**WHAT YOU SHOULD DO**
Look through the entries below and extract exactly the lines from the one containing "[next] (905, 218)" through the one containing "[prev] (873, 218)", ends included.
───
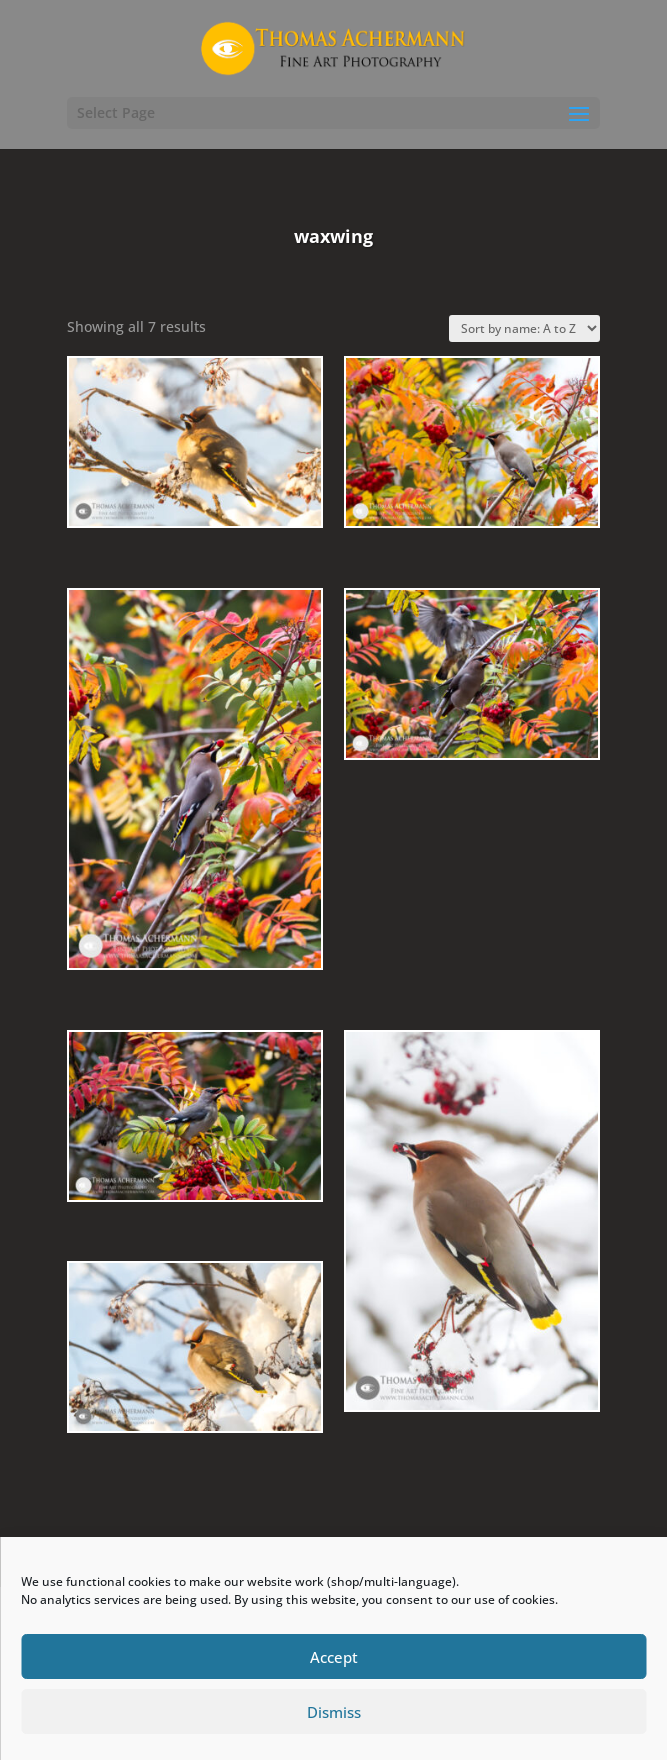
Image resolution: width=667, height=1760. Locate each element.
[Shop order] (524, 328)
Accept (334, 1657)
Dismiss (334, 1712)
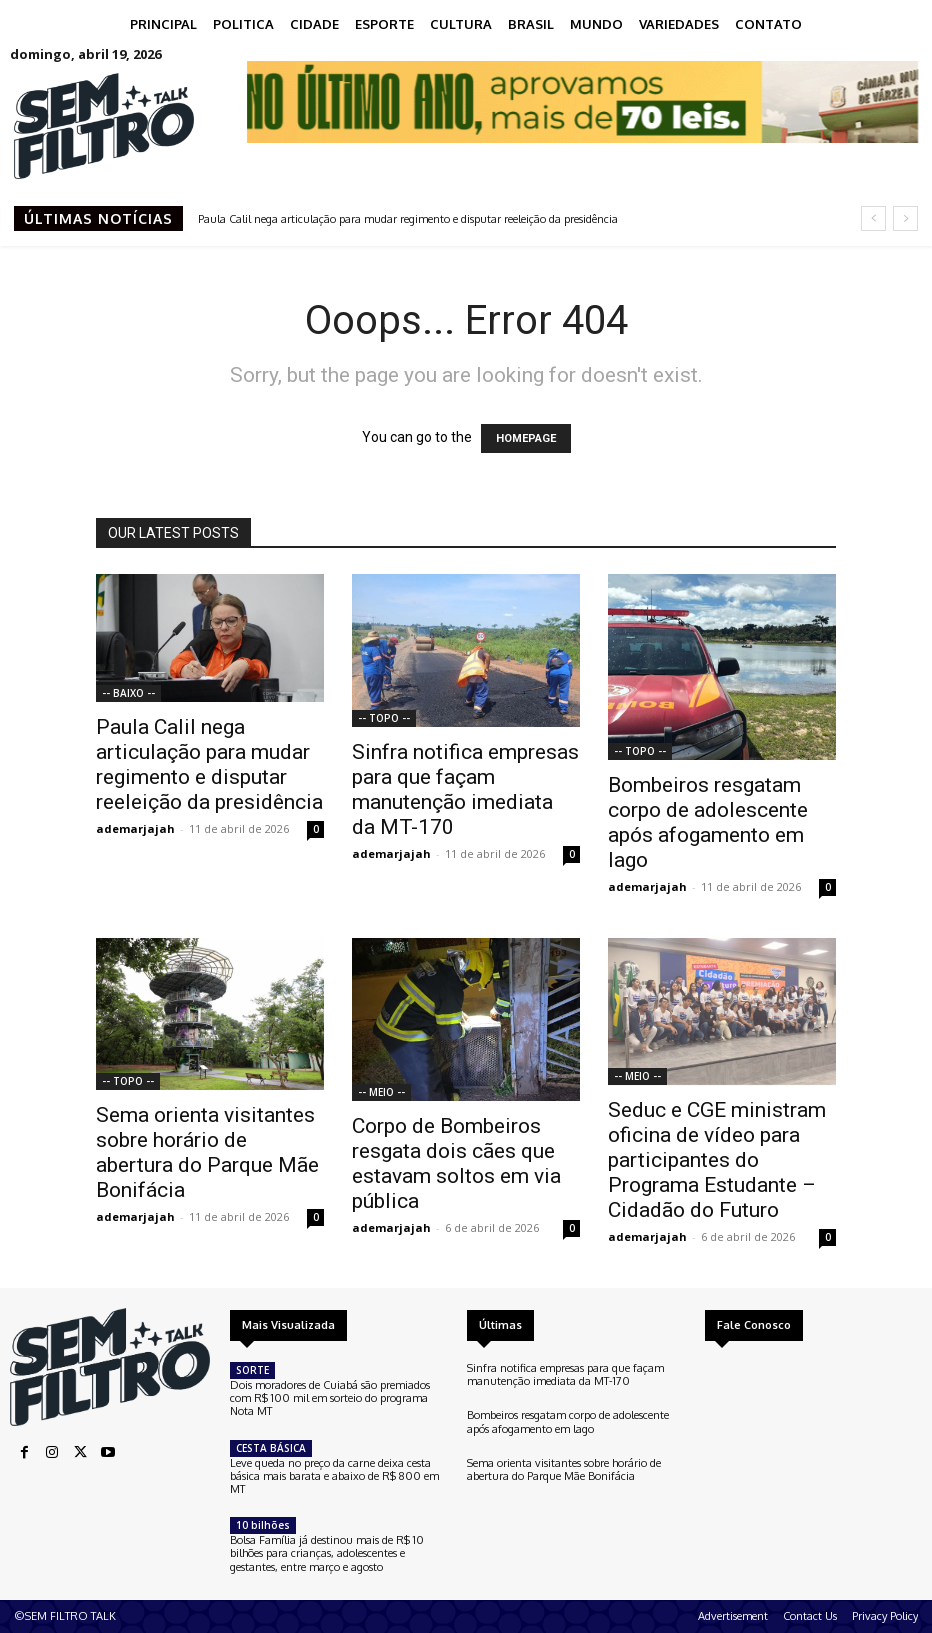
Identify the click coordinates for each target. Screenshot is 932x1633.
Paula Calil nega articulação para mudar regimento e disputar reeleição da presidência (408, 219)
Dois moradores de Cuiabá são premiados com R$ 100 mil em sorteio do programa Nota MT (330, 1398)
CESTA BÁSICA (271, 1448)
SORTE (252, 1370)
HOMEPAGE (526, 438)
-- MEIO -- (381, 1092)
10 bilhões (263, 1525)
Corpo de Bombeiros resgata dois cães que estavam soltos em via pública (456, 1163)
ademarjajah (135, 828)
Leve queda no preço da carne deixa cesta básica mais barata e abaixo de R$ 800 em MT (334, 1476)
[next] (905, 218)
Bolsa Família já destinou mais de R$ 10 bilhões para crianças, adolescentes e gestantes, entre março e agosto (327, 1553)
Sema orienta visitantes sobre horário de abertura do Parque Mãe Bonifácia (207, 1152)
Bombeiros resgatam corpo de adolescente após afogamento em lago (708, 822)
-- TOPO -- (384, 718)
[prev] (873, 218)
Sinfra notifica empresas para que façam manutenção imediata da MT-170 (465, 789)
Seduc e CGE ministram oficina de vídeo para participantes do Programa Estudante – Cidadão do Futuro (717, 1160)
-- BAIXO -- (128, 693)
───
**SOLUTION**
[next] (905, 218)
Bolsa Família já destinou mais de R$ 10 bilhões para crianças, adolescentes e gestantes, entre março e agosto (327, 1553)
Sema orienta visitantes sobre horário de abertura do Parque Mãe Bonifácia (207, 1152)
Bombeiros resgatam corpo de adolescente após afogamento em lago (708, 822)
-- TOPO -- (384, 718)
[prev] (873, 218)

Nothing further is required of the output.